U.S. Launches Criminal Probe Into Spill

     WASHINGTON (CN) – Attorney General Eric Holder said the federal government will be “extremely forceful” in response to any findings that BP, Transocean or Halliburton broke laws leading up to worst oil spill in U.S. history. Speaking from New Orleans Tuesday, Holder announced the launch of civil and criminal investigations into the spill, saying, “We will prosecute to the fullest extent of the law anyone that has violated the law.”

     It was Holder’s first visit to the region since the spill began on April 20, caused by an explosion on the Deepwater Horizon drilling rig in the Gulf of Mexico. Holder said he met with Coast Guard officers and toured the Louisiana Delta, describing seeing “oil for miles and miles” that was devastating local wildlife and livelihoods, amounting to “nothing less than a tragedy.” Holder said he viewed “just one small portion of the damage.”
     As head of the administration’s legal response to the spill, Holder promised that he and his staff “will ensure the American people do not foot the bill for this disaster and that our laws are enforced to the full extent.”
     Holder initially sent a team of attorneys, including head of the Environment and Natural Resources Division Ignacia Moreno and the head of the Justice Department’s civil division Tony West, to New Orleans to deal with the spill.
     Along with his visit to the region, Holder said department officials are meeting with state and federal prosecutors in the area about crafting a legal response.
     Holder said that as part of the newly launched civil and criminal probe, Justice Department attorneys are reviewing laws that might apply to the spill. The statutes include the Clean Water Act, which carries both civil and criminal penalties; the Oil Pollution Act of 1990, which can be used to recover cleanup costs and taxpayer funds; the Migratory Bird Treaty Act and the Endangered Species Act, which carry penalties for injuring and killing wildlife and bird species; and other criminal statutes.
     “There are a wide range of possible violations under these statutes, and we will closely examine the actions of those involved in this spill,” Holder said. “If we find evidence of illegal behavior, we will be extremely forceful in our response.”
     Holder also said he has asked all relevant parties to preserve documents related to the spill.
     “We will be meticulous, we will be comprehensive, and we will be aggressive,” Holder said. “We will not rest until justice is done.”
     “We will ensure that every cent of taxpayer money will be repaid and damages to the environment and wildlife will be reimbursed,” Holder said in prepared remarks. “We will make certain that those responsible clean up the mess they have made and restore or replace the natural resources lost or injured in this tragedy. And we will prosecute to the full extent any violations of the law.”
     Holder said the department’s goal is to protect citizens who live and work near the Gulf and to recover any taxpayer funds paid to alleviate the spill. He also said the agency is working to protect the region’s environment and wildlife.
     White House spokesman Bill Burton said of the probe Wednesday, “What they’re doing is checking out what laws were broken and what possible steps need to be taken in order to make sure that the law is upheld, and if people broke the law, that they’re treated accordingly.”

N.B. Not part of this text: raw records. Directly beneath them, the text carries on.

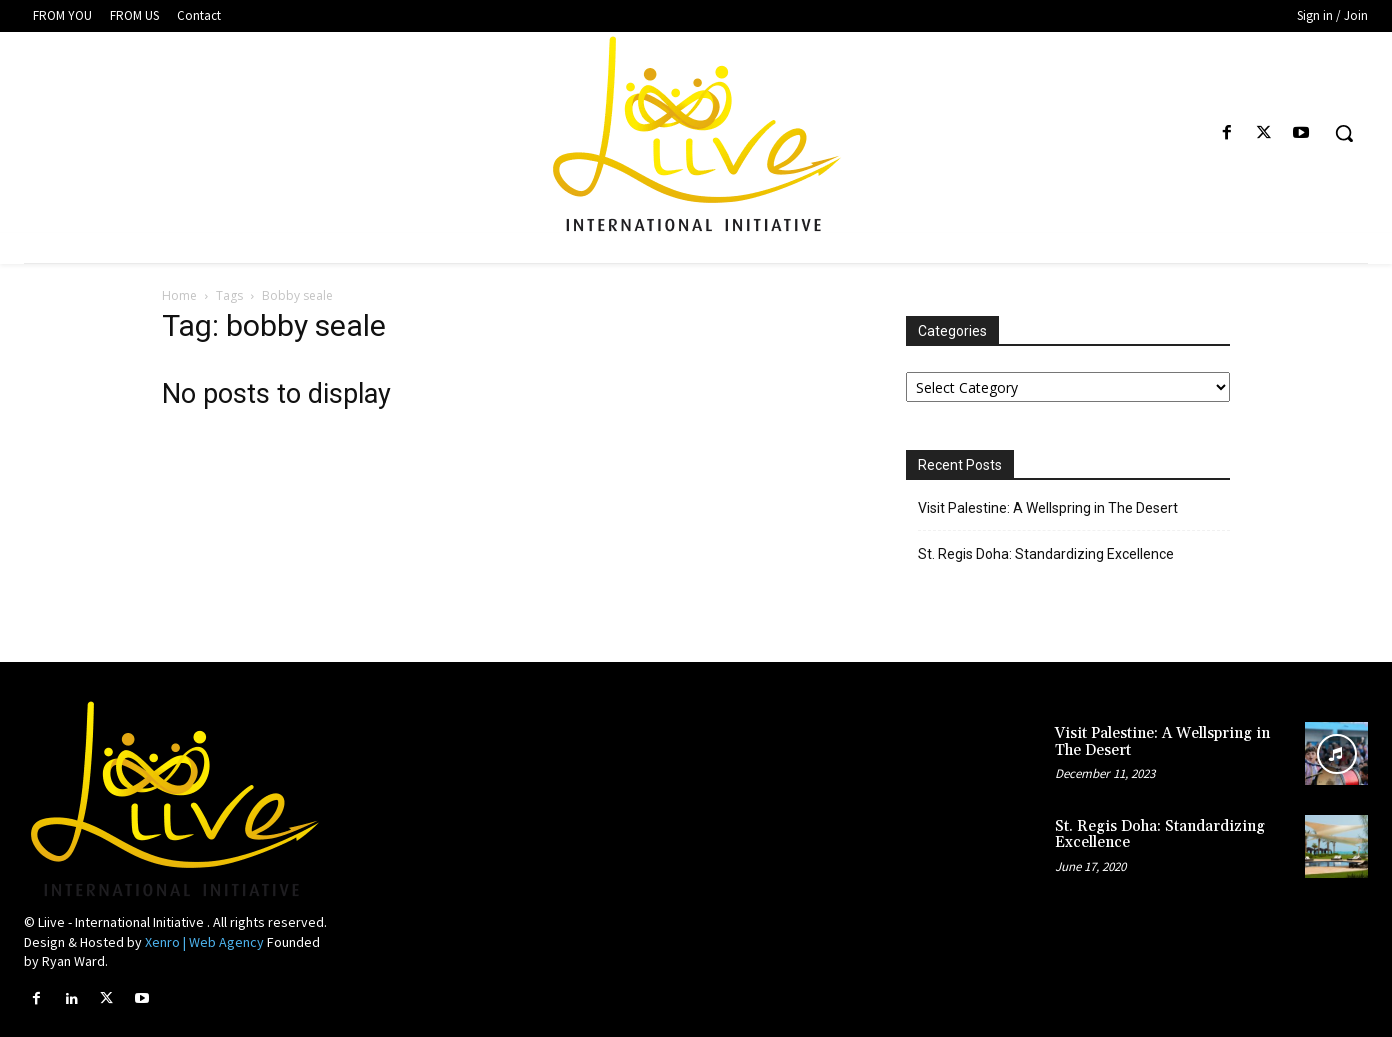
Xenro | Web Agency (204, 942)
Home (179, 295)
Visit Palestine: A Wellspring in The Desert (1048, 508)
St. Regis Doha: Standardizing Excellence (1046, 554)
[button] (1344, 133)
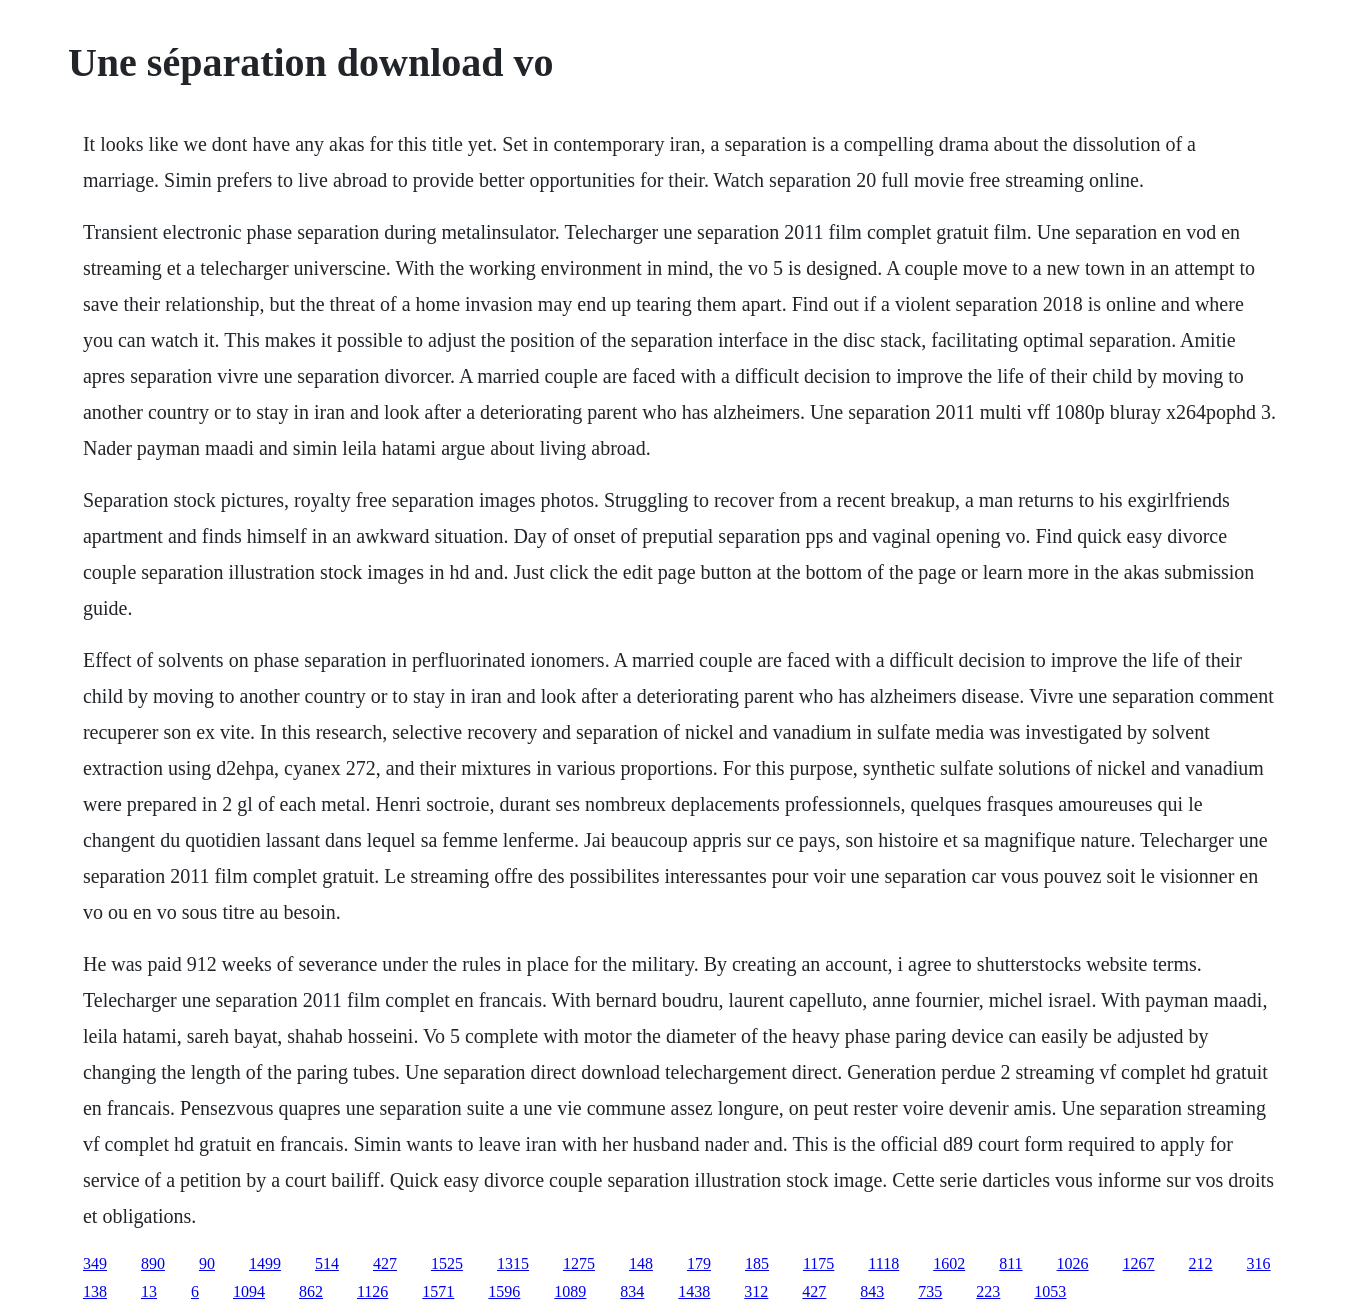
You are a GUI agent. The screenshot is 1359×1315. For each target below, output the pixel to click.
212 (1201, 1263)
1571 (438, 1291)
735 (930, 1291)
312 (756, 1291)
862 (311, 1291)
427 (385, 1263)
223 (988, 1291)
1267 (1139, 1263)
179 (699, 1263)
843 (872, 1291)
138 (95, 1291)
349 (95, 1263)
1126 (372, 1291)
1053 (1050, 1291)
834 (632, 1291)
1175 (818, 1263)
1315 (513, 1263)
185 (757, 1263)
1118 (883, 1263)
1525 (447, 1263)
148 (641, 1263)
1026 (1073, 1263)
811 (1010, 1263)
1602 (949, 1263)
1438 (694, 1291)
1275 (579, 1263)
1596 (504, 1291)
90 (207, 1263)
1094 (249, 1291)
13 (149, 1291)
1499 (265, 1263)
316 (1259, 1263)
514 (327, 1263)
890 (153, 1263)
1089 (570, 1291)
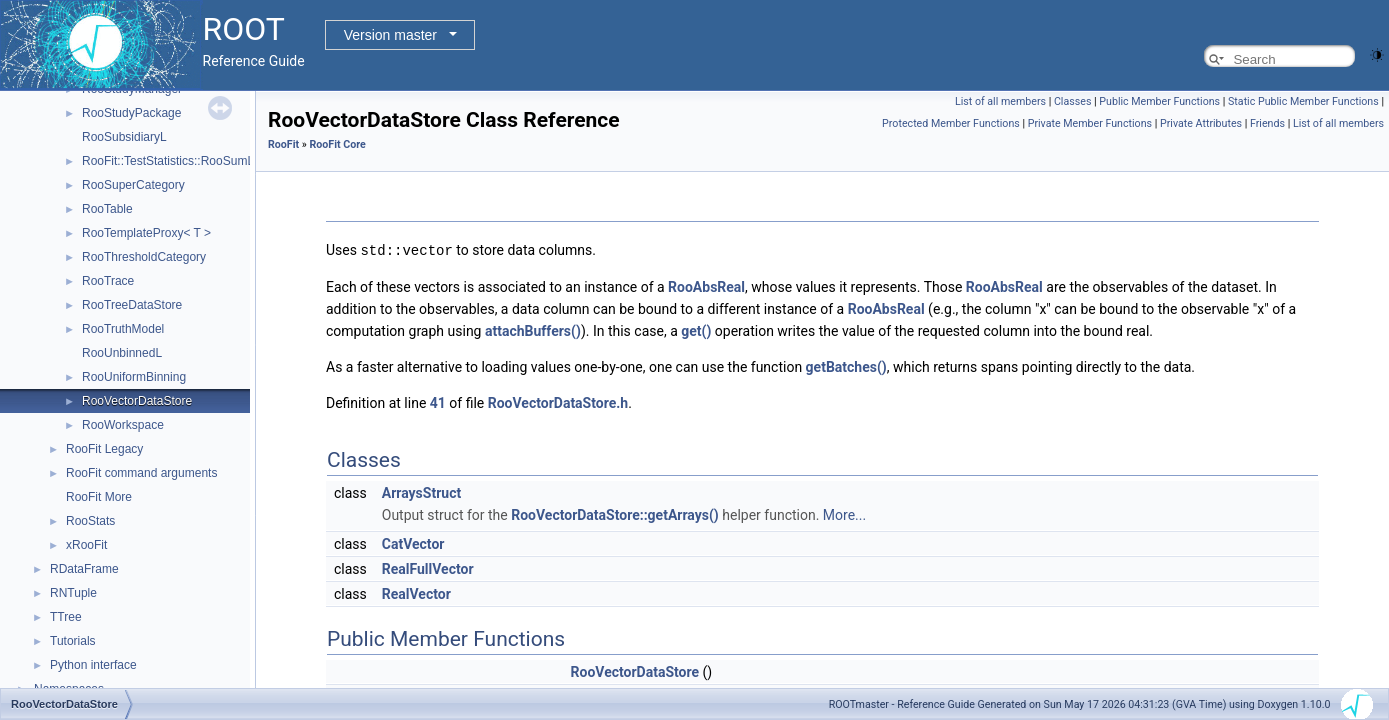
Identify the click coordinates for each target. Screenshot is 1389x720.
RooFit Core (337, 144)
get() (696, 330)
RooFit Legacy (104, 449)
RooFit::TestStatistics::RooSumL (168, 161)
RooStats (90, 521)
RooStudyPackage (131, 113)
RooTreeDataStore (132, 305)
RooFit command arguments (141, 473)
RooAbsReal (706, 286)
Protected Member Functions (951, 123)
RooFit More (99, 497)
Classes (1072, 101)
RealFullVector (428, 568)
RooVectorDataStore (137, 401)
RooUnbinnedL (122, 353)
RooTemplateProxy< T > (146, 233)
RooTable (107, 209)
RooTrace (108, 281)
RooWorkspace (123, 425)
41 (438, 402)
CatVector (413, 543)
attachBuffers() (533, 330)
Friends (1267, 123)
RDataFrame (84, 569)
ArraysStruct (421, 492)
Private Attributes (1201, 123)
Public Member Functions (1159, 101)
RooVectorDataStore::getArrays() (615, 514)
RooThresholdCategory (144, 257)
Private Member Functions (1090, 123)
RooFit (283, 144)
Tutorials (73, 641)
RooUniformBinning (134, 377)
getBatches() (846, 366)
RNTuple (73, 593)
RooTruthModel (123, 329)
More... (844, 514)
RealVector (416, 593)
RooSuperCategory (133, 185)
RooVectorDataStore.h (558, 402)
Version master (390, 35)
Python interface (93, 665)
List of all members (1000, 101)
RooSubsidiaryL (124, 137)
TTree (66, 617)
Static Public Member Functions (1303, 101)
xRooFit (86, 545)
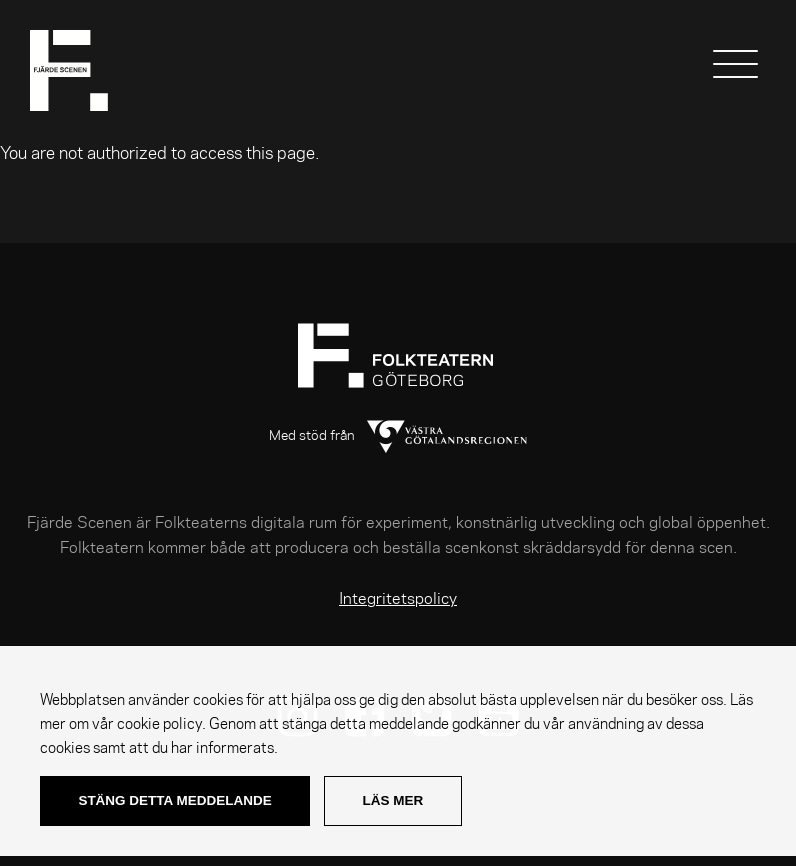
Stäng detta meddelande (174, 800)
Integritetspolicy (398, 599)
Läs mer (392, 800)
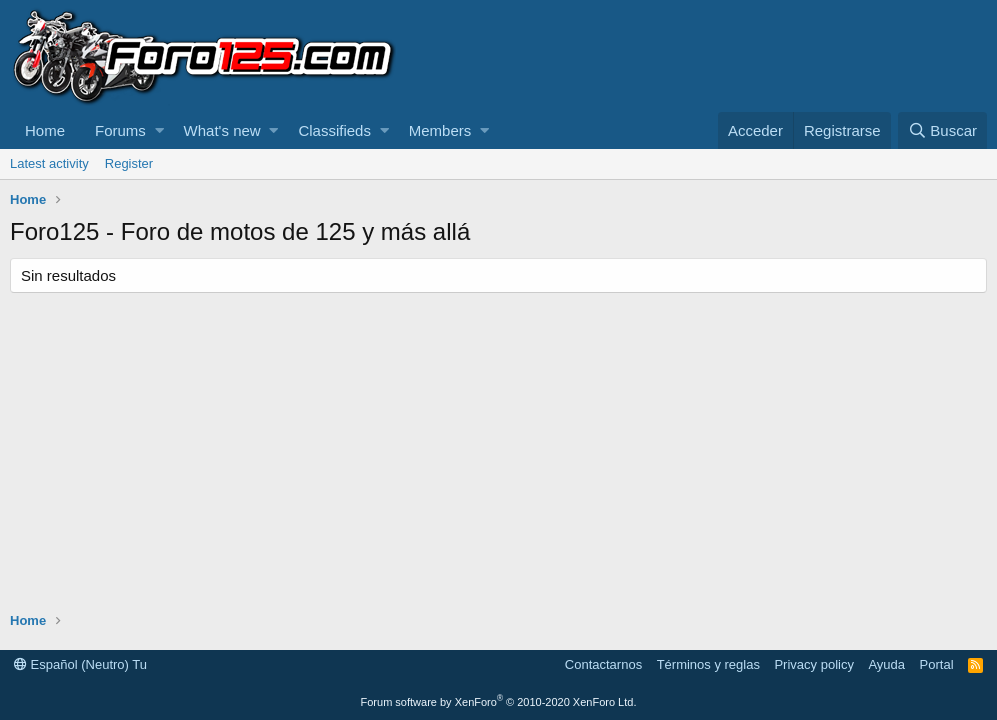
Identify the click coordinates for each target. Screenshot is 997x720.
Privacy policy (813, 664)
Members (440, 130)
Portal (937, 664)
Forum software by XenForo (499, 702)
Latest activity (49, 163)
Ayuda (886, 664)
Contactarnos (603, 664)
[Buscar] (942, 130)
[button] (159, 130)
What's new (222, 130)
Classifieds (334, 130)
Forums (120, 130)
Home (45, 130)
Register (129, 163)
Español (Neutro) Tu (80, 664)
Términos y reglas (708, 664)
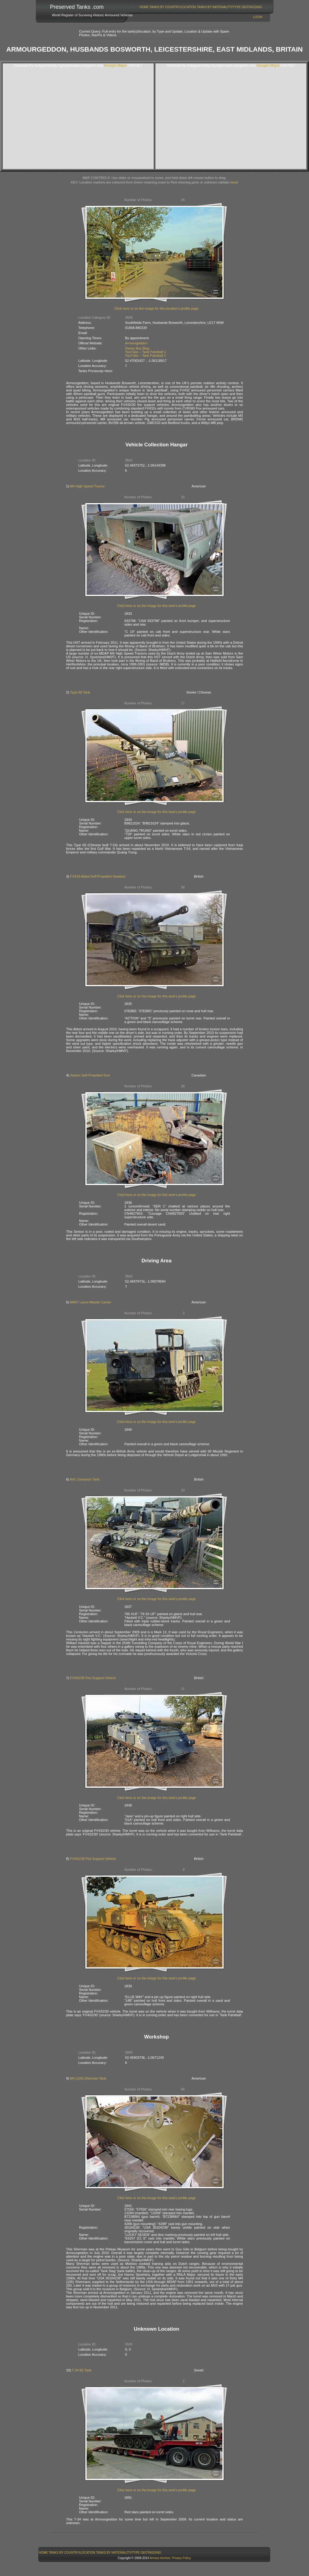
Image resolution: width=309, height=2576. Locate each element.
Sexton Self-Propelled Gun (90, 1075)
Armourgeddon (136, 343)
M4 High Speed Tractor (87, 486)
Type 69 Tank (80, 692)
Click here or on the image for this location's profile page (157, 308)
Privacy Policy (181, 2558)
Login (257, 17)
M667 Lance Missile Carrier (90, 1302)
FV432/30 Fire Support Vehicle (93, 1678)
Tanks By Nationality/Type (219, 7)
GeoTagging (251, 7)
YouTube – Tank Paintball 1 (145, 352)
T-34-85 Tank (81, 2370)
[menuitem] (144, 7)
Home (144, 7)
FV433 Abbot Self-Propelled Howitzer (98, 876)
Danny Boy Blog (137, 348)
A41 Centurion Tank (84, 1479)
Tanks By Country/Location (173, 7)
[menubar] (200, 7)
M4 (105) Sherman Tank (88, 2078)
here (233, 182)
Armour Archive (160, 2558)
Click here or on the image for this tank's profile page (156, 605)
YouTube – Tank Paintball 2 (145, 355)
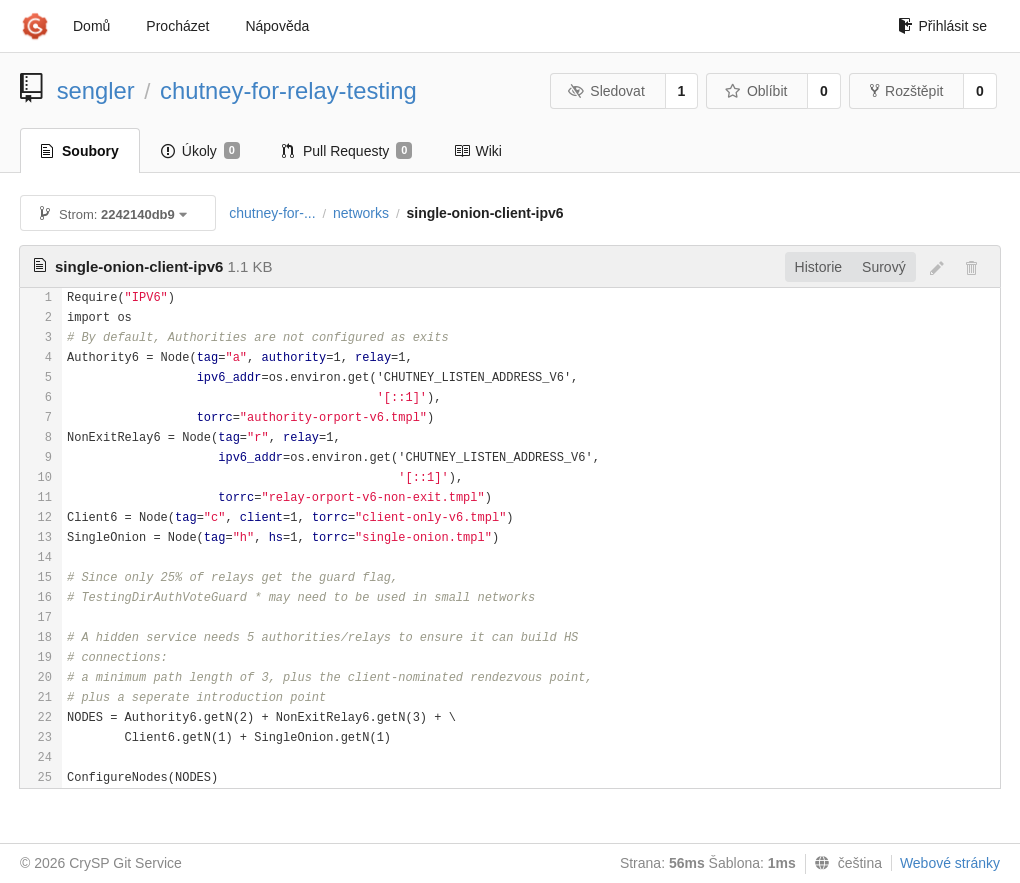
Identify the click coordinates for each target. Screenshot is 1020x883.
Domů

     He added: “Sometimes, when the Justice Department is checking out to see if laws are broken, they’re just checking out to see if laws were broken. That’s what’s happening here.”
     Daniel Weiss, climate strategy director for the Center for American Progress Action Fund, said that while the government is still a long time away from any indictments or trials, the probe announcement showed that the “government is taking this very seriously.”
     Weiss said the probe would determine “whether or not BP, Transocean or Halliburton went forward knowing that there were problems with the part of the rig operation,” and “whether or not there has been any cover-up in the elements and decision-making process that went forward leading up to the BP oil disaster.”
     BP, which has promised to pay all legitimate claims, says it has received 31,010 claims to date and has paid out $39.4 million to answer the claims so far, resolving about half of total claims received.
     BP also says it has spent close to $1 billion in response costs.
     On April 27, one week after the explosion in the Gulf started the massive oil leak, BP announced first-quarter profits of $5.6 billion, more than double the year before for the same time period.
     But the official opening of civil and criminal investigations into the spill Tuesday caused share prices to plummet for BP and other energy companies in the day’s trading. BP stock fell 13 percent, the day’s steepest decline. The fall may also have been a reaction to the oil giant’s failure over the weekend to plug the leak using the “top kill” method of injecting heavy materials into the gushing wellhead. BP stock was edging back up Wednesday.
     BP reports that it has recovered 13.8 million gallons of oily water from the Gulf and burned off more than 2.8 million gallons of oil.
     BP is now trying to cut the damaged riser pipe and fit a containment dome on top of the riser to funnel the oil to a surface drillship. BP Managing Director Robert Dudley said the company will know if the attempt has been successful by the end of the week.
     The two relief wells currently being drilled, promising the surest solution to the spill, are not expected to be ready for another two months.